Presentation on theme: "USC Clinical Trials Office (CTO) Submitting your Studies to CTO For Processing Soheil Jadali Director, Clinical Trial Office."— Presentation transcript:
USC Clinical Trials Office (CTO) Submitting your Studies to CTO For Processing Soheil Jadali Director, Clinical Trial Office
Clinical Trials Office (CTO) CTO is responsible for pre-award portion of administrative management of clinical trials at USC. Transition from Pre-award to Post-award – Billing and Accounting Services Coordinating efforts with other units and departments involved in clinical trial management, including hospital billing and compliance office Study Activation Coverage Analysis Contract Review, Negotiation, and Execution Budget Development and Negotiation
Clinical Trial Initiation In True 2.0 If you have any problems with your True 2.0 access, or need to get a True 2.0 login account, please contact: Nancy Yi, Senior Programmer Phone: (323)865-7784 Email: firstname.lastname@example.org@med.usc.edu PI/Research Coordinator completes smart forms in True 2.0 and submits it to CTO. Based on responses provided, various groups participating in the study will receive automatic notifications (e.g. CTU, Pathology, pharmacy services). CTO will review the submission looking for all mandatory documents – i.e. study protocol, Clinical Trial Agreement, proposed sponsor budget, and informed consent form.
Clinical Trial Initiation In True 2.0 Cont.…. These are your choices, If you are submitting a Sponsor-Initiated study that will be funded by the sponsor.
Clinical Trial Initiation In True 2.0 Cont.…. This is your choice, If you are seeking funding for a PI-initiated study or a Sponsor-Initiated study for which sponsor is not providing the study costs.
This form is an important part of your submission, because it provides information needed to make sure all costs associated with this study (e.g. CTU, lab services, etc…) are covered In our final study budget. Also, there are automated notifications that will go out at a result of your selections on this page.
Clinical Trial Initiation In True 2.0 Cont.…. Depending on specifics related to the protocol and the study there may be some additional documents needed for CTO processing. These include lab manual, imaging manual, and additional documents that are referenced in the study protocol.
Clinical Trial Initiation In True 2.0 Cont.…. You are not done submitting yet…..

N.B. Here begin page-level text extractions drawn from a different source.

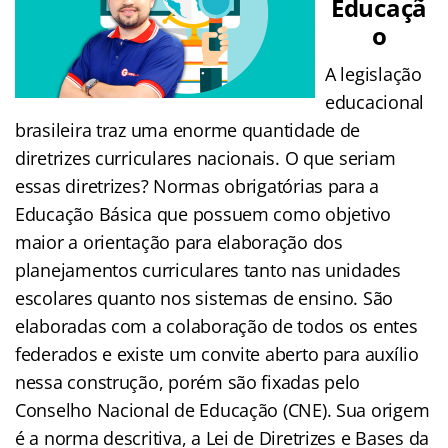
Educaçã
o
A legislação
educacional
brasileira traz uma enorme quantidade de
diretrizes curriculares nacionais. O que seriam
essas diretrizes? Normas obrigatórias para a
Educação Básica que possuem como objetivo
maior a orientação para elaboração dos
planejamentos curriculares tanto nas unidades
escolares quanto nos sistemas de ensino. São
elaboradas com a colaboração de todos os entes
federados e existe um convite aberto para auxílio
nessa construção, porém são fixadas pelo
Conselho Nacional de Educação (CNE). Sua origem
é a norma descritiva, a Lei de Diretrizes e Bases da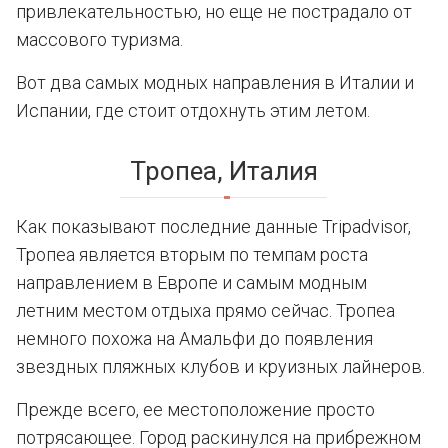
привлекательностью, но еще не пострадало от
массового туризма.
Вот два самых модных направления в Италии и
Испании, где стоит отдохнуть этим летом.
Тропеа, Италия
Как показывают последние данные Tripadvisor,
Тропеа является вторым по темпам роста
направлением в Европе и самым модным
летним местом отдыха прямо сейчас. Тропеа
немного похожа на Амальфи до появления
звездных пляжных клубов и круизных лайнеров.
Прежде всего, ее местоположение просто
потрясающее. Город раскинулся на прибрежном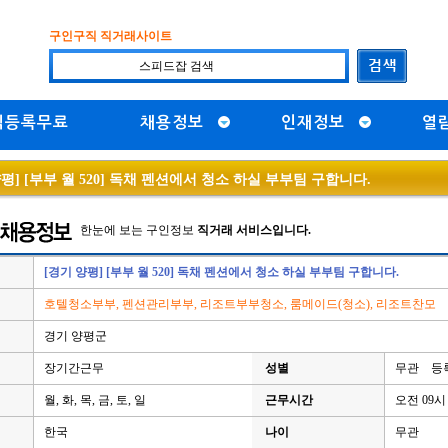
구인구직 직거래사이트
직등록무료
채용정보
인재정보
열
평] [부부 월 520] 독채 펜션에서 청소 하실 부부팀 구합니다.
한눈에 보는 구인정보
직거래 서비스입니다.
[경기 양평] [부부 월 520] 독채 펜션에서 청소 하실 부부팀 구합니다.
호텔청소부부, 펜션관리부부, 리조트부부청소, 룸메이드(청소), 리조트찬모
경기 양평군
장기간근무
성별
무관 등록일
월, 화, 목, 금, 토, 일
근무시간
오전 09시 
한국
나이
무관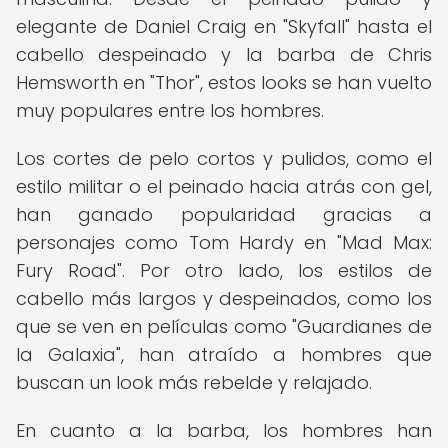
elegante de Daniel Craig en "Skyfall" hasta el
cabello despeinado y la barba de Chris
Hemsworth en "Thor", estos looks se han vuelto
muy populares entre los hombres.
Los cortes de pelo cortos y pulidos, como el
estilo militar o el peinado hacia atrás con gel,
han ganado popularidad gracias a
personajes como Tom Hardy en "Mad Max:
Fury Road". Por otro lado, los estilos de
cabello más largos y despeinados, como los
que se ven en películas como "Guardianes de
la Galaxia", han atraído a hombres que
buscan un look más rebelde y relajado.
En cuanto a la barba, los hombres han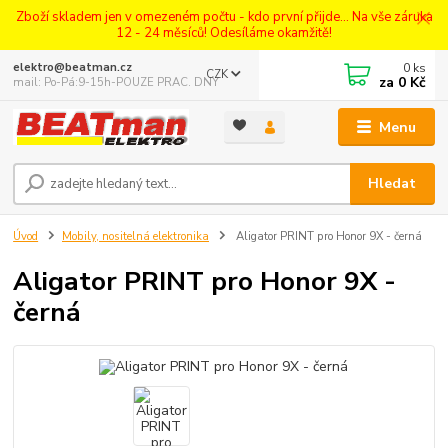
Zboží skladem jen v omezeném počtu - kdo první přijde... Na vše záruka
12 - 24 měsíců! Odesíláme okamžitě!
0
ks
elektro@beatman.cz
CZK
za
0 Kč
mail: Po-Pá:9-15h-POUZE PRAC. DNY
Menu
Hledat
Úvod
Mobily, nositelná elektronika
Aligator PRINT pro Honor 9X - černá
Aligator PRINT pro Honor 9X -
černá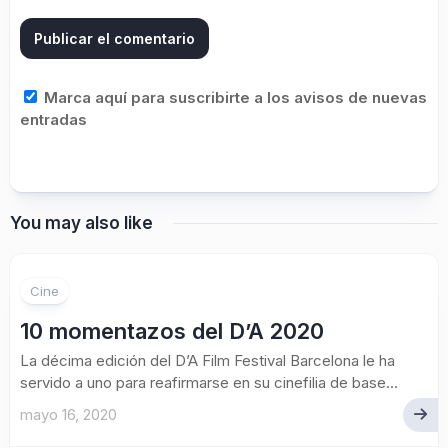
Marca aquí para suscribirte a los avisos de nuevas
entradas
You may also like
Cine
10 momentazos del D’A 2020
La décima edición del D’A Film Festival Barcelona le ha
servido a uno para reafirmarse en su cinefilia de base...
mayo 16, 2020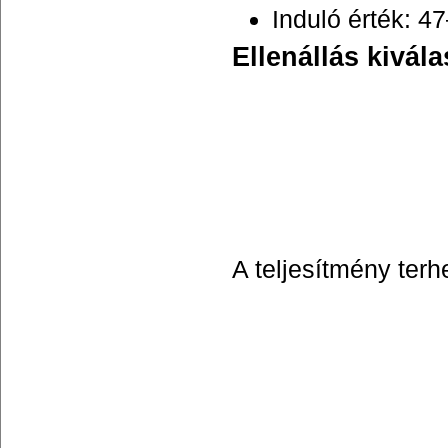
Induló érték: 4
Ellenállás kivál
A teljesítmény terh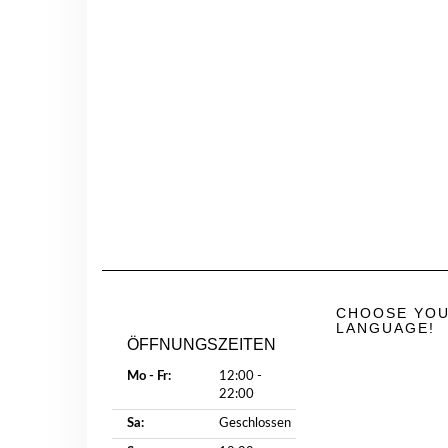
CHOOSE YO
LANGUAGE!
ÖFFNUNGSZEITEN
Mo - Fr:
12:00 -
22:00
Sa:
Geschlossen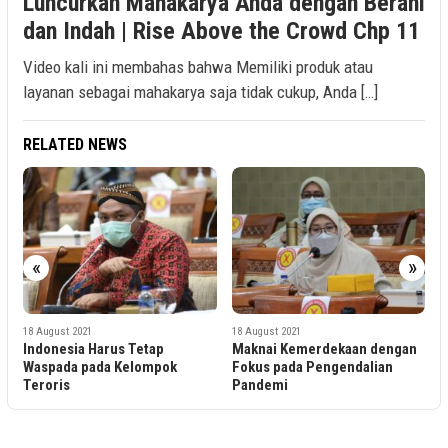
Luncurkan Mahakarya Anda dengan Berani
dan Indah | Rise Above the Crowd Chp 11
Video kali ini membahas bahwa Memiliki produk atau
layanan sebagai mahakarya saja tidak cukup, Anda […]
RELATED NEWS
«
»
 2021
18 August 2021
18 August 2021
ia Harus Tetap
Maknai Kemerdekaan dengan
Rayakan Har
a pada Kelompok
Fokus pada Pengendalian
Gofood Hadi
Pandemi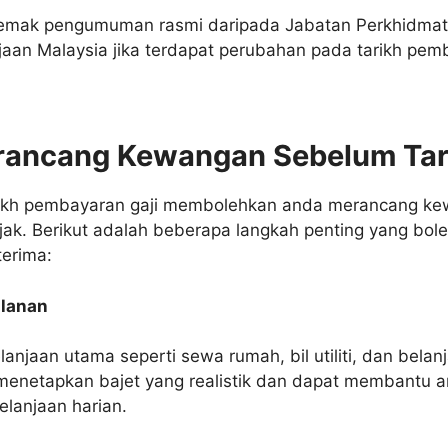
emak pengumuman rasmi daripada Jabatan Perkhidm
jaan Malaysia jika terdapat perubahan pada tarikh pemb
rancang Kewangan Sebelum Tari
rikh pembayaran gaji membolehkan anda merancang k
jak. Berikut adalah beberapa langkah penting yang bole
terima:
ulanan
anjaan utama seperti sewa rumah, bil utiliti, dan bela
menetapkan bajet yang realistik dan dapat membantu 
lanjaan harian.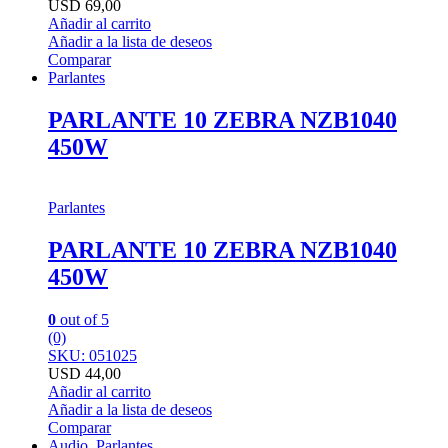
USD
69,00
Añadir al carrito
Añadir a la lista de deseos
Comparar
Parlantes
PARLANTE 10 ZEBRA NZB1040
450W
Parlantes
PARLANTE 10 ZEBRA NZB1040
450W
0
out of 5
(0)
SKU: 051025
USD
44,00
Añadir al carrito
Añadir a la lista de deseos
Comparar
Audio
,
Parlantes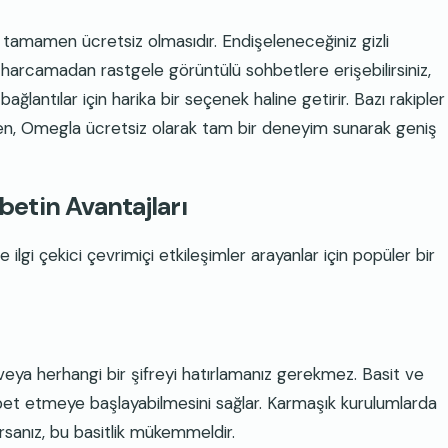
ın tamamen ücretsiz olmasıdır. Endişeleneceğiniz gizli
ş harcamadan rastgele görüntülü sohbetlere erişebilirsiniz,
lantılar için harika bir seçenek haline getirir. Bazı rakipler
lirken, Omegla ücretsiz olarak tam bir deneyim sunarak geniş
etin Avantajları
i çekici çevrimiçi etkileşimler arayanlar için popüler bir
veya herhangi bir şifreyi hatırlamanız gerekmez. Basit ve
hbet etmeye başlayabilmesini sağlar. Karmaşık kurulumlarda
sanız, bu basitlik mükemmeldir.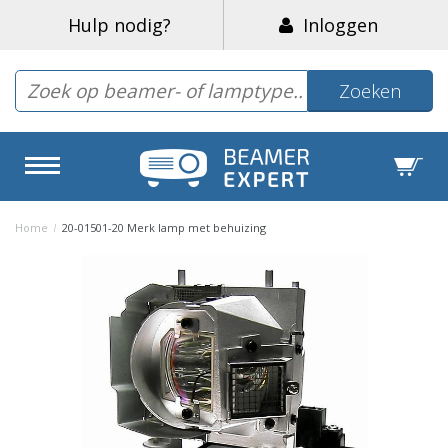
Hulp nodig?
Inloggen
Zoeken
Home
/
20-01501-20 Merk lamp met behuizing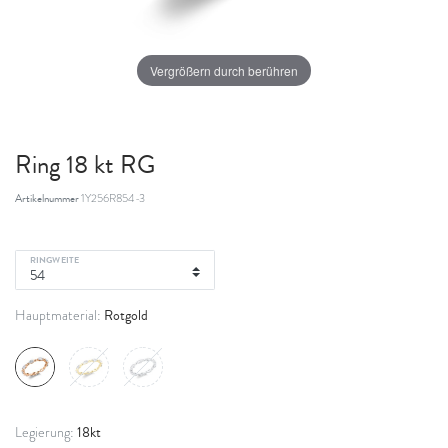
Vergrößern durch berühren
Ring 18 kt RG
Artikelnummer
1Y256R854-3
RINGWEITE
Rotgold
Hauptmaterial:
18kt
Legierung: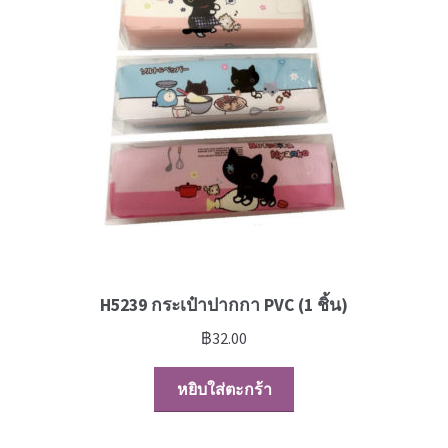
H5239 กระเป๋าปากกา PVC (1 ชิ้น)
฿
32.00
หยิบใส่ตะกร้า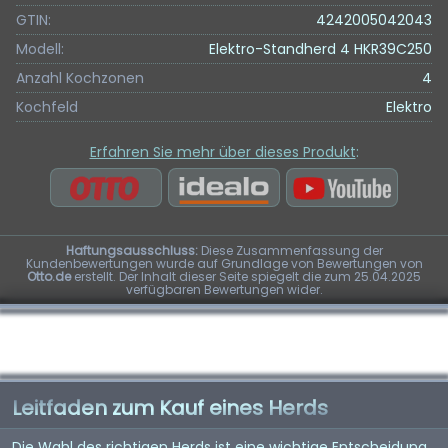
GTIN:
4242005042043
Modell:
Elektro-Standherd 4 HKR39C250
Anzahl Kochzonen
4
Kochfeld
Elektro
Erfahren Sie mehr über dieses Produkt
:
Haftungsausschluss:
Diese Zusammenfassung der
Kundenbewertungen wurde auf Grundlage von Bewertungen von
Otto.de
erstellt. Der Inhalt dieser Seite spiegelt die zum 25.04.2025
verfügbaren Bewertungen wider.
Leitfaden zum Kauf eines Herds
Die Wahl des richtigen Herds ist eine wichtige Entscheidung,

It is very important for your to monitor your True 2.0 “My Inbox” page within the 24-48 hours from your submission. If/when there are issues with your submission, CTO will send back your submission to “Returned to Presubmission” status in order for you to make the required adjustments. You will receive a notification email about this as well.
TRUE 2.0 Notification Subject: Trial Submission accepted by HRA To: Rebecca Simms From: Soheil Jadali Regarding: FP00000853 - Test_SC9678 Status: Awaiting Contract and Budget Description: Your study submission has been accepted by HRA on 2/7/2014 1:25 PM. If additional documents are needed, you will be notified. Once CTO accepts your submission, you will receive an email notification such as the example below.
CTO’s Processes and Study Activation CTO Processes Contract Terms are Negotiated. CA & Budget are completed. Compliance Approvals IRB and other compliance approvals are in place. CTO conducts IRB Consistency Checklist Study Activation Contract Manager will route the CTA for final signatures. Fully executed CTA including the final budget + Final CA + IRB consistency checklist + IRB approval = Study activation
Transition from Pre-award to Post-award Final executed CTA is sent to Kuali Coeus (KC) entry. Final Agreement and budget information is entered in IRIS. Final documents are sent for TRUE: Trial Registration Update Entry – is a database maintained by SPA/Clinical Trials, which contains, study participant information, study calendar, research order form and Medicare coverage for clinical trials.
Special Topics FDA 21 CFR - Part 11 Compliance This refers to FDA requirement to have technological & procedural controls to protect study data. Please contact your CTO Contract Manager contact, if you receive a Part 11 compliance request from sponsors. Hospital VAC Form – Value Analysis Committee It is required for Device Studies. Research Coordinators are responsible for submitting the VAC form for review and approval. CTO requires the approved VAC form in order to confirm hospital’s approval for MCA/billing purposes. Study Data Storage & Associated Costs Budgets should include the cost of study data storage and record retention. This is especially important, when sponsors ‘ data storage and record retention is longer than FDA mandated periods (i.e. two years after FDA approval or study abandonment). Please work with your designated Budget Specialist at CTO to include these costs in studies final budgets.